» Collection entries
Start of Block

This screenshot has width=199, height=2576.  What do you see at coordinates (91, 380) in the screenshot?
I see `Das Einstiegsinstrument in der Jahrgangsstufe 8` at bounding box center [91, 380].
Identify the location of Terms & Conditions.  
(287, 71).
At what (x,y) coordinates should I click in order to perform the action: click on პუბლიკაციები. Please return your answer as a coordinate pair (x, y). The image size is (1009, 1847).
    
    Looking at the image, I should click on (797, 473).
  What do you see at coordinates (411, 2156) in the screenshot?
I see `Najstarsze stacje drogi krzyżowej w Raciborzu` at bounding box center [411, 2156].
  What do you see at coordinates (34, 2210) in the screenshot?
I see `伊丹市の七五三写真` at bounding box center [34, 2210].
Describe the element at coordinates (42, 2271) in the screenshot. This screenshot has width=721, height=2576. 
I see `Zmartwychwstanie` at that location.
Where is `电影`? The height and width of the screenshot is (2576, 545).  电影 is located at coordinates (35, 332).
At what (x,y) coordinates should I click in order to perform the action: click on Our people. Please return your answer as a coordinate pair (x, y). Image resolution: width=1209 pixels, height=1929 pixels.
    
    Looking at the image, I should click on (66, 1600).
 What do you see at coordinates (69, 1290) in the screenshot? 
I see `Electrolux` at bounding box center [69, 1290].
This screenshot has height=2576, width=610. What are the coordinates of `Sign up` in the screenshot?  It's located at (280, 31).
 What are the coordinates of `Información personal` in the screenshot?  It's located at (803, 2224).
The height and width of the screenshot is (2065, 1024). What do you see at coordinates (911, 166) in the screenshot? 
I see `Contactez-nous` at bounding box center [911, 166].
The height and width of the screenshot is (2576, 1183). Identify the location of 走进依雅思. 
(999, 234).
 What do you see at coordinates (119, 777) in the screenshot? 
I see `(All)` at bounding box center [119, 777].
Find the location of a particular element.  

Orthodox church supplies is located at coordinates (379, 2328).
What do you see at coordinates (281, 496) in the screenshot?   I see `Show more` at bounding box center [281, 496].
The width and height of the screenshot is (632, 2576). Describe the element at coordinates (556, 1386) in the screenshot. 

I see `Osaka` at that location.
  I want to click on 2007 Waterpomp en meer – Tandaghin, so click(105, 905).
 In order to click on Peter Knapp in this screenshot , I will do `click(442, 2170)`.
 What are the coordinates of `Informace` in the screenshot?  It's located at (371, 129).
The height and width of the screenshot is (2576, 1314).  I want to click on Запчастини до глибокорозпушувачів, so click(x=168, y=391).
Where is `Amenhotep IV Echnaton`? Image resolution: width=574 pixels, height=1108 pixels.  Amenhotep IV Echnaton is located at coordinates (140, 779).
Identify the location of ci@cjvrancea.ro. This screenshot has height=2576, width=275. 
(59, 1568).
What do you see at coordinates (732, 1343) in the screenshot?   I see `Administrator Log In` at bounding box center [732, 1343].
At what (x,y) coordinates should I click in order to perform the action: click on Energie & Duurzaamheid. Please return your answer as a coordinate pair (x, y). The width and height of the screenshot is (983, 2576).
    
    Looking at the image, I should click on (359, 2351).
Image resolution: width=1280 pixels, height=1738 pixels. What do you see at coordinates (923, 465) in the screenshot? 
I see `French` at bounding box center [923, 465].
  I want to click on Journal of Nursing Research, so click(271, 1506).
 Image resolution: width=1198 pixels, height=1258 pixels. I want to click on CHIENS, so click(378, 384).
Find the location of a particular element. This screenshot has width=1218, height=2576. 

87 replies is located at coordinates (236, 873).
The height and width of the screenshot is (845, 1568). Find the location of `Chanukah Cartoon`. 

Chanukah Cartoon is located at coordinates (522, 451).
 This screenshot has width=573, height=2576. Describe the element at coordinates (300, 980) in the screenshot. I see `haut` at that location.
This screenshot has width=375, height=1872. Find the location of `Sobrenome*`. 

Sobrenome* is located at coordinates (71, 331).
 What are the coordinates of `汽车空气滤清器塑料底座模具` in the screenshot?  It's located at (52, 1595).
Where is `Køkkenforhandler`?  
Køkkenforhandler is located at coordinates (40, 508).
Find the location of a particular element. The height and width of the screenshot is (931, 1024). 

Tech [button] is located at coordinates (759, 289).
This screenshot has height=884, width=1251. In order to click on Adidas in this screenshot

End of Block

» Assignment
Each line above is to be reproduced exactly. Leave none out.

» Exercise solution
This screenshot has width=199, height=2576.  What do you see at coordinates (91, 380) in the screenshot?
I see `Das Einstiegsinstrument in der Jahrgangsstufe 8` at bounding box center [91, 380].
Identify the location of Terms & Conditions.  
(287, 71).
At what (x,y) coordinates should I click in order to perform the action: click on პუბლიკაციები. Please return your answer as a coordinate pair (x, y). The image size is (1009, 1847).
    
    Looking at the image, I should click on (797, 473).
  What do you see at coordinates (411, 2156) in the screenshot?
I see `Najstarsze stacje drogi krzyżowej w Raciborzu` at bounding box center [411, 2156].
  What do you see at coordinates (34, 2210) in the screenshot?
I see `伊丹市の七五三写真` at bounding box center [34, 2210].
Describe the element at coordinates (42, 2271) in the screenshot. This screenshot has width=721, height=2576. 
I see `Zmartwychwstanie` at that location.
Where is `电影`? The height and width of the screenshot is (2576, 545).  电影 is located at coordinates (35, 332).
At what (x,y) coordinates should I click in order to perform the action: click on Our people. Please return your answer as a coordinate pair (x, y). Image resolution: width=1209 pixels, height=1929 pixels.
    
    Looking at the image, I should click on (66, 1600).
 What do you see at coordinates (69, 1290) in the screenshot? 
I see `Electrolux` at bounding box center [69, 1290].
This screenshot has height=2576, width=610. What are the coordinates of `Sign up` in the screenshot?  It's located at (280, 31).
 What are the coordinates of `Información personal` in the screenshot?  It's located at (803, 2224).
The height and width of the screenshot is (2065, 1024). What do you see at coordinates (911, 166) in the screenshot? 
I see `Contactez-nous` at bounding box center [911, 166].
The height and width of the screenshot is (2576, 1183). Identify the location of 走进依雅思. 
(999, 234).
 What do you see at coordinates (119, 777) in the screenshot? 
I see `(All)` at bounding box center [119, 777].
Find the location of a particular element.  

Orthodox church supplies is located at coordinates (379, 2328).
What do you see at coordinates (281, 496) in the screenshot?   I see `Show more` at bounding box center [281, 496].
The width and height of the screenshot is (632, 2576). Describe the element at coordinates (556, 1386) in the screenshot. 

I see `Osaka` at that location.
  I want to click on 2007 Waterpomp en meer – Tandaghin, so click(105, 905).
 In order to click on Peter Knapp in this screenshot , I will do `click(442, 2170)`.
 What are the coordinates of `Informace` in the screenshot?  It's located at (371, 129).
The height and width of the screenshot is (2576, 1314).  I want to click on Запчастини до глибокорозпушувачів, so click(x=168, y=391).
Where is `Amenhotep IV Echnaton`? Image resolution: width=574 pixels, height=1108 pixels.  Amenhotep IV Echnaton is located at coordinates (140, 779).
Identify the location of ci@cjvrancea.ro. This screenshot has height=2576, width=275. 
(59, 1568).
What do you see at coordinates (732, 1343) in the screenshot?   I see `Administrator Log In` at bounding box center [732, 1343].
At what (x,y) coordinates should I click in order to perform the action: click on Energie & Duurzaamheid. Please return your answer as a coordinate pair (x, y). The width and height of the screenshot is (983, 2576).
    
    Looking at the image, I should click on (359, 2351).
Image resolution: width=1280 pixels, height=1738 pixels. What do you see at coordinates (923, 465) in the screenshot? 
I see `French` at bounding box center [923, 465].
  I want to click on Journal of Nursing Research, so click(271, 1506).
 Image resolution: width=1198 pixels, height=1258 pixels. I want to click on CHIENS, so click(378, 384).
Find the location of a particular element. This screenshot has width=1218, height=2576. 

87 replies is located at coordinates (236, 873).
The height and width of the screenshot is (845, 1568). Find the location of `Chanukah Cartoon`. 

Chanukah Cartoon is located at coordinates (522, 451).
 This screenshot has width=573, height=2576. Describe the element at coordinates (300, 980) in the screenshot. I see `haut` at that location.
This screenshot has width=375, height=1872. Find the location of `Sobrenome*`. 

Sobrenome* is located at coordinates (71, 331).
 What are the coordinates of `汽车空气滤清器塑料底座模具` in the screenshot?  It's located at (52, 1595).
Where is `Køkkenforhandler`?  
Køkkenforhandler is located at coordinates (40, 508).
Find the location of a particular element. The height and width of the screenshot is (931, 1024). 

Tech [button] is located at coordinates (759, 289).
This screenshot has height=884, width=1251. In order to click on Adidas in this screenshot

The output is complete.